Saved data entries:
----

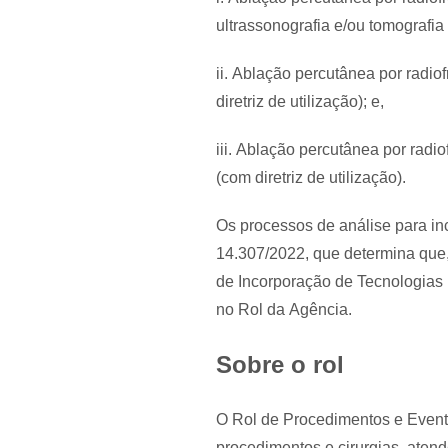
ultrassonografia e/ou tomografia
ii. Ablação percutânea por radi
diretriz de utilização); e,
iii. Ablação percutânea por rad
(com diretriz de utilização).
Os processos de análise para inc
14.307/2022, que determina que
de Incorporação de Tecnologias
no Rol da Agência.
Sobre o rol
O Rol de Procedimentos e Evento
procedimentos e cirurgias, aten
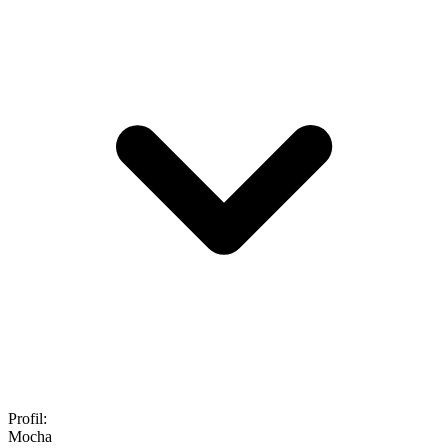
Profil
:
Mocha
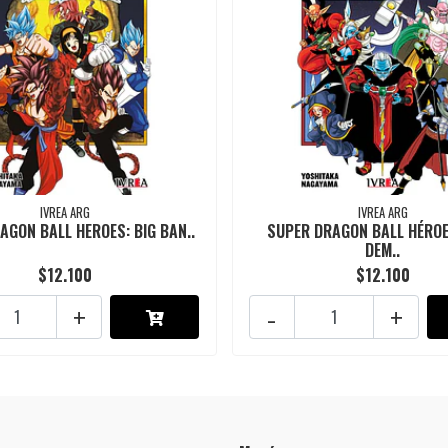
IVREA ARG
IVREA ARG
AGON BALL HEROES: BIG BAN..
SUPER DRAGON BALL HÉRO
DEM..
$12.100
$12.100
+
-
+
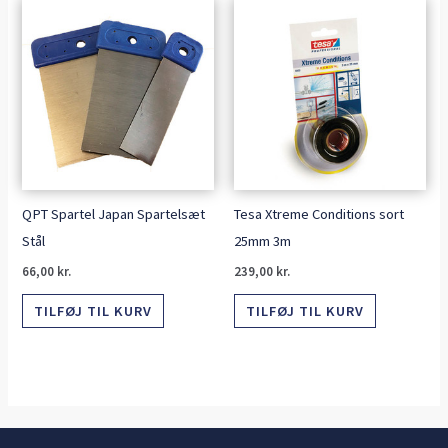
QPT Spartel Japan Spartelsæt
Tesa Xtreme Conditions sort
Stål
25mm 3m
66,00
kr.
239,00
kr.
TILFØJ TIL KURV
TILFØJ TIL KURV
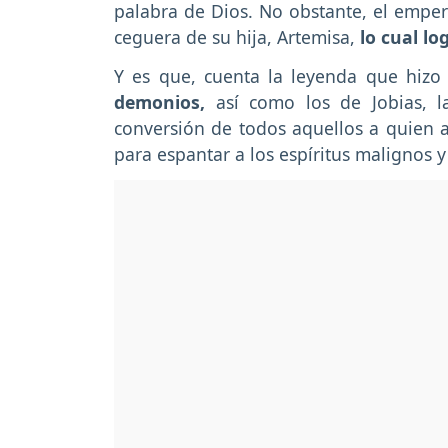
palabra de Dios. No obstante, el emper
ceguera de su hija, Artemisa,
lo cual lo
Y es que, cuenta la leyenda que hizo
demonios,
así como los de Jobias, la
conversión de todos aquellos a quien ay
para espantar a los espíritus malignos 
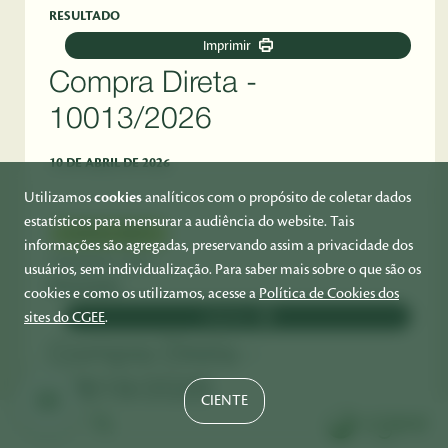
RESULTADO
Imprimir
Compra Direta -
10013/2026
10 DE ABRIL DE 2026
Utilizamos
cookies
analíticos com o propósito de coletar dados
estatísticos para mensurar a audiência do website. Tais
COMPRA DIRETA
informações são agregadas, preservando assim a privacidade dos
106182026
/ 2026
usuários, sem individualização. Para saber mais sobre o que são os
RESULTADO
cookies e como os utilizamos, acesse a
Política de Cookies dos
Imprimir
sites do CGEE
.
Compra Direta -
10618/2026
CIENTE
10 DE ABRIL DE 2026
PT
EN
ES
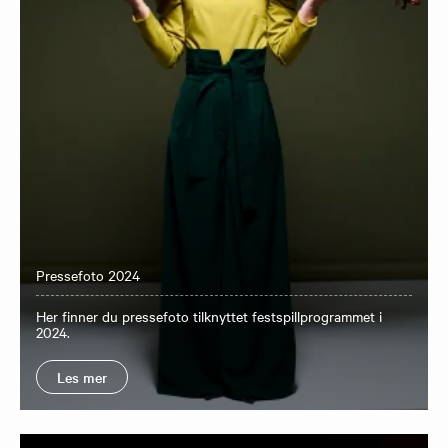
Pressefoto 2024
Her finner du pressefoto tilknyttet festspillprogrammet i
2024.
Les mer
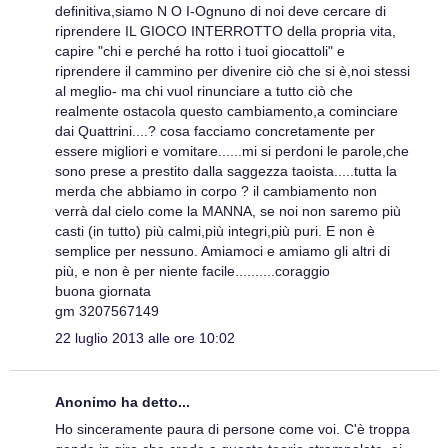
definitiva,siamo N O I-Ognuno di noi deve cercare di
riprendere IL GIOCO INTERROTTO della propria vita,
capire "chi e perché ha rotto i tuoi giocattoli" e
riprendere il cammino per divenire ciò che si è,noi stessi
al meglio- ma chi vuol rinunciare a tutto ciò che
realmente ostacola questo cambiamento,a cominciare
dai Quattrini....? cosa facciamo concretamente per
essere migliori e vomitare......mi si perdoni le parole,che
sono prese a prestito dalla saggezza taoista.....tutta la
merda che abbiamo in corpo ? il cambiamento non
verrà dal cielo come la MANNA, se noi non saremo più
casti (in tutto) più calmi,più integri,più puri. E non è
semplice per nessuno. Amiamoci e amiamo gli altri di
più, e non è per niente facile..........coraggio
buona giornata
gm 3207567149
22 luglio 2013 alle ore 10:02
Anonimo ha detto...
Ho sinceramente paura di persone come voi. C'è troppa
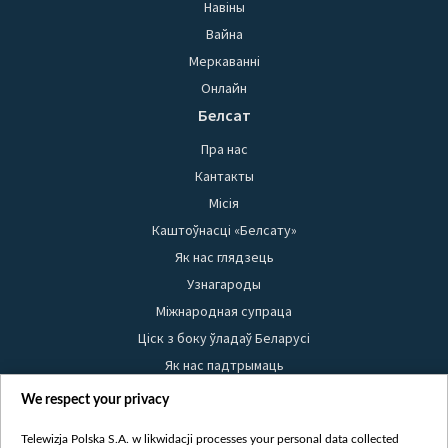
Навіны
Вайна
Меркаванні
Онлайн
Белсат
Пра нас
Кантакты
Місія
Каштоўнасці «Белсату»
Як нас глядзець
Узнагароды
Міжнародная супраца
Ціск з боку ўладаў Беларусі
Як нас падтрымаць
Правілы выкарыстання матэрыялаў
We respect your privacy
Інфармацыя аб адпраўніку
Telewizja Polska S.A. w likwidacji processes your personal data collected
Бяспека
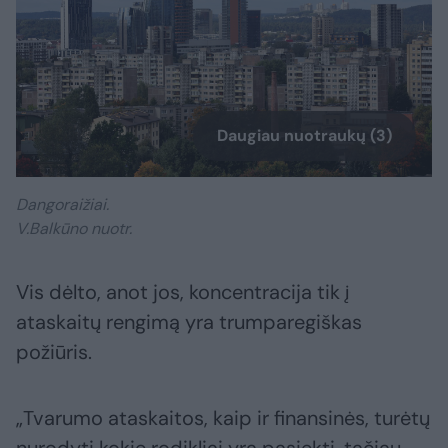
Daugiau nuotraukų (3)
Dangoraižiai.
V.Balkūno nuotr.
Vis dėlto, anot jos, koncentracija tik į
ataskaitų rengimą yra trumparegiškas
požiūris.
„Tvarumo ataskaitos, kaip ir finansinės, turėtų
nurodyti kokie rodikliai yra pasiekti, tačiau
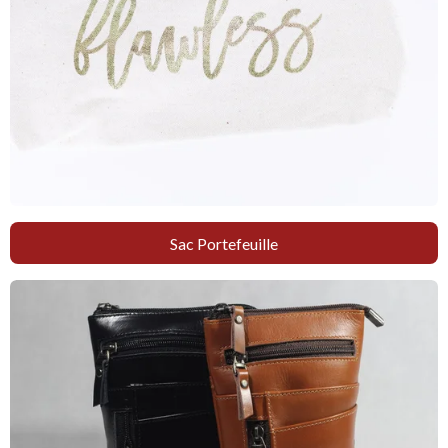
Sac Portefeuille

----

_ASSIGNMENT:_
Every entry above is to be copied verbatim, with the pictures removed.

_COMPLETED TASK:_
ultrassonografia e/ou tomografia
ii. Ablação percutânea por radi
diretriz de utilização); e,
iii. Ablação percutânea por rad
(com diretriz de utilização).
Os processos de análise para inc
14.307/2022, que determina que
de Incorporação de Tecnologias
no Rol da Agência.
Sobre o rol
O Rol de Procedimentos e Evento
procedimentos e cirurgias, aten
Profil
:
Mocha
IVREA ARG
IVREA ARG
AGON BALL HEROES: BIG BAN..
SUPER DRAGON BALL HÉRO
DEM..
$12.100
$12.100
+
-
+
QPT Spartel Japan Spartelsæt
Tesa Xtreme Conditions sort
Stål
25mm 3m
66,00
kr.
239,00
kr.
TILFØJ TIL KURV
TILFØJ TIL KURV
palabra de Dios. No obstante, el emper
ceguera de su hija, Artemisa,
lo cual lo
Y es que, cuenta la leyenda que hizo
demonios,
así como los de Jobias, la
conversión de todos aquellos a quien ay
para espantar a los espíritus malignos 
RESULTADO
Imprimir
Compra Direta -
10013/2026
10 DE ABRIL DE 2026
Utilizamos
cookies
analíticos com o propósito de coletar dados
estatísticos para mensurar a audiência do website. Tais
COMPRA DIRETA
informações são agregadas, preservando assim a privacidade dos
106182026
/ 2026
usuários, sem individualização. Para saber mais sobre o que são os
RESULTADO
cookies e como os utilizamos, acesse a
Política de Cookies dos
Imprimir
sites do CGEE
.
Compra Direta -
10618/2026
CIENTE
10 DE ABRIL DE 2026
PT
EN
ES
Pressefoto 2024
Her finner du pressefoto tilknyttet festspillprogrammet i
2024.
Les mer
definitiva,siamo N O I-Ognuno di noi deve cercare di
riprendere IL GIOCO INTERROTTO della propria vita,
capire "chi e perché ha rotto i tuoi giocattoli" e
riprendere il cammino per divenire ciò che si è,noi stessi
al meglio- ma chi vuol rinunciare a tutto ciò che
realmente ostacola questo cambiamento,a cominciare
dai Quattrini....? cosa facciamo concretamente per
essere migliori e vomitare......mi si perdoni le parole,che
sono prese a prestito dalla saggezza taoista.....tutta la
merda che abbiamo in corpo ? il cambiamento non
verrà dal cielo come la MANNA, se noi non saremo più
casti (in tutto) più calmi,più integri,più puri. E non è
semplice per nessuno. Amiamoci e amiamo gli altri di
più, e non è per niente facile..........coraggio
buona giornata
gm 3207567149
22 luglio 2013 alle ore 10:02
Anonimo ha detto...
Ho sinceramente paura di persone come voi. C'è troppa
Навіны
Вайна
Меркаванні
Онлайн
Белсат
Пра нас
Кантакты
Місія
Каштоўнасці «Белсату»
Як нас глядзець
Узнагароды
Міжнародная супраца
Ціск з боку ўладаў Беларусі
Як нас падтрымаць
Правілы выкарыстання матэрыялаў
We respect your privacy
Інфармацыя аб адпраўніку
Telewizja Polska S.A. w likwidacji processes your personal data collected
Бяспека
Daugiau nuotraukų (3)
Dangoraižiai.
V.Balkūno nuotr.
Vis dėlto, anot jos, koncentracija tik į
ataskaitų rengimą yra trumparegiškas
požiūris.
„Tvarumo ataskaitos, kaip ir finansinės, turėtų
nurodyti kokie rodikliai yra pasiekti, tačiau
Sac Portefeuille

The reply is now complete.